The “simple tasks” include finding a colleague or spotting and returning with a particular object. They’re simple. For a human.
Robots doing the same thing need to go past recognizing human speech and responding to particular phrases. They’ll need to understand our language. That means noticing what each word means in context, then getting meaningful information from statements.
The robot football squad doesn’t necessarily have good listening skills. They’re helping researchers get robots out of the factory another way.
Which reminds me, about “gridiron” and “football.” My English is American, mostly, so I’m not talking about cooking grills or association football.
Rugby isn’t soccer, soccer is football but it’s not the game Americans call football. That illustration shows what a rugby football looks like.
American footballs would be prolated spheroids if they didn’t have pointed ends. Which they do.
It’s as if a prolated spheroid decided to be a spindle just after the last possible opportunity. Except that implies self-awareness and volition in what’s essentially an inanimate object.
Somebody said our countries are “separated by a common language.”
It could have been George Bernard Shaw. Maybe it was, but folks apparently can’t find the quote in Shaw’s published work. I figured it might be Churchill. Or someone else. It showed up in a 1940s magazine:
“The United States and Great Britain are two countries separated by a common language.”
(Reader’s Digest (November 1942))
And that’s yet again another topic. Now, about footballs and spheroids. Since you’re human, you’re able to take an anthropomorphic reference as something other than a literal description. Which brings me back to robots playing football.
The idea isn’t replacing human football players. It’s developing smarter robots. Board games like chess aren’t exactly easy, but players take turns. One player moves, the other player moves, and so on.
In games like football, every member of each team and the ball may be moving. And there isn’t time to plan the ‘next move.’
“…Science fiction films predicted that in the future we would have intelligent robots.
“In the Day the Earth Stood Still, we had the sinister Gort; in Forbidden Planet there was Robby; and in the TV series Lost In Space it was Zachary Smith’s nemesis, the Robot.
“It’s been more than 50 years since those fictional representations – so where are they?

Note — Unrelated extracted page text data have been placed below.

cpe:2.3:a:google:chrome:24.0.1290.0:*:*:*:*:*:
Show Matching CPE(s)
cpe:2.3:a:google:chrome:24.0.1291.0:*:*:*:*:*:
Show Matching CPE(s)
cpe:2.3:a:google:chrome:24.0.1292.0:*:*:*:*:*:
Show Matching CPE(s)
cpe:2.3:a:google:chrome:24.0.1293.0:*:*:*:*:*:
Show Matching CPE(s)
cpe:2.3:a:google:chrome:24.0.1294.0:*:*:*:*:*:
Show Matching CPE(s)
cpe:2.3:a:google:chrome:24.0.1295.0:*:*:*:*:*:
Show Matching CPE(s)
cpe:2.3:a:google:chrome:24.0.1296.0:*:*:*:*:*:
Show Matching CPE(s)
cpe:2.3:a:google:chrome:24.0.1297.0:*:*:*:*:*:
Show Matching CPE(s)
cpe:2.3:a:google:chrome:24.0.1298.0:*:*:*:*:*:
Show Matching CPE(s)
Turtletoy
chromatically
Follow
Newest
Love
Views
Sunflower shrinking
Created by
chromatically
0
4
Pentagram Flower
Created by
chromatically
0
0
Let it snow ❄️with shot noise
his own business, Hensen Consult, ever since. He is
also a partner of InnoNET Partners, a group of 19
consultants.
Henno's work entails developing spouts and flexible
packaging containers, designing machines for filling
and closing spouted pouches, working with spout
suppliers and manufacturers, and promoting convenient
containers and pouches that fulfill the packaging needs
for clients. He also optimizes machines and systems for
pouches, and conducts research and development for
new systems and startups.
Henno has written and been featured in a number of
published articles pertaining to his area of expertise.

“Although we have had robots in factories for decades, getting them to leave the shop-floor has been no easy task. In manufacturing plants, they carry out pre-ordained, repetitive tasks all day and night.

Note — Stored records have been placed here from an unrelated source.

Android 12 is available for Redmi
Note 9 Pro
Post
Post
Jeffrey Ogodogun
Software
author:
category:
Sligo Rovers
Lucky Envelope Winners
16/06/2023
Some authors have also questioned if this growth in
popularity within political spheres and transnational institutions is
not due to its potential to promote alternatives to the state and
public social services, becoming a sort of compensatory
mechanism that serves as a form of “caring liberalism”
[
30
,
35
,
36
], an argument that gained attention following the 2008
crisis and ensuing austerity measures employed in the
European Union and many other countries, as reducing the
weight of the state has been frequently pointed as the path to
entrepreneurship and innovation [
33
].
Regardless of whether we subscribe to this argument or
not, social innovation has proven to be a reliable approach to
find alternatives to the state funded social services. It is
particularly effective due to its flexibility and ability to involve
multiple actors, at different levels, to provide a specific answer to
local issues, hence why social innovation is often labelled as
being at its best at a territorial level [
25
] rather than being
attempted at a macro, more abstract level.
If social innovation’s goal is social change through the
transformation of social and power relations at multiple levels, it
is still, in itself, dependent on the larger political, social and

“But if they step outside, they are unable to deal with the chaos of the real world. It is a place where order and routine are gone. Even the simplest of tasks are complicated by the unpredictability and vagueness of human interaction….”
(Pallab Gosh, BBC News)
These Texas University researchers aren’t trying to write software that’ll understand our language. They figure AI, Artificial Intelligence, makes more sense. Their ‘office’ robots learn the way we do, more or less.

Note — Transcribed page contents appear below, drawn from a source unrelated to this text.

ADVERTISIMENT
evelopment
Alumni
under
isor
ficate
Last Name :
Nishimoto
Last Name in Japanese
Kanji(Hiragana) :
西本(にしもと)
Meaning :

Humans often have the basics mastered by our first birthday. Very basic basics. Our vocabulary generally starts with words like “mama,” “dada,” and “uhoh.” We can understand more complex statements, like “come here.”
Humans learn language, our ‘cradle language’ anyway, by interacting with other humans. Mostly our parents, at first.3
The Texas U. ‘office’ robots start with a few pre-programmed voice commands. They learn more by asking questions. Lots of questions. Sort of like a human toddler, but without our need for sleep.
Maybe the robots would have stopped asking questions, eventually. The humans ran out of patience first. Dr. Jesse Thomason, a linguist, reprogrammed the robots to ask up to five questions; and then stop.
Dr. Andrea Thomaz, another researcher, is helping the robots learn social skills. That includes waving at a human, then looking for movement or facial expressions that signal being ready to talk.
It’s the sort of thing that ‘just comes naturally’ to humans. Or so I’ve been told. Observing, analyzing and sending appropriate social cues is much more of a learned skill for me. It still takes conscious effort. (February 11, 2018; March 19, 2017)
Finally, about “the chaos of the real world.” I’ll agree that human behavior is a bit unpredictable and “vague.” But chaotic? Our behavior is complex, sometimes unpredicable, and occasionally ambiguous.
But very few of us are really chaotic in the ‘Daffy Duck on crack’ sense. My opinion.
“The World Is Better Than Ever. Why Are We Miserable?”
Andrew Sullivan, Daily Intelligencer (March 9, 2018)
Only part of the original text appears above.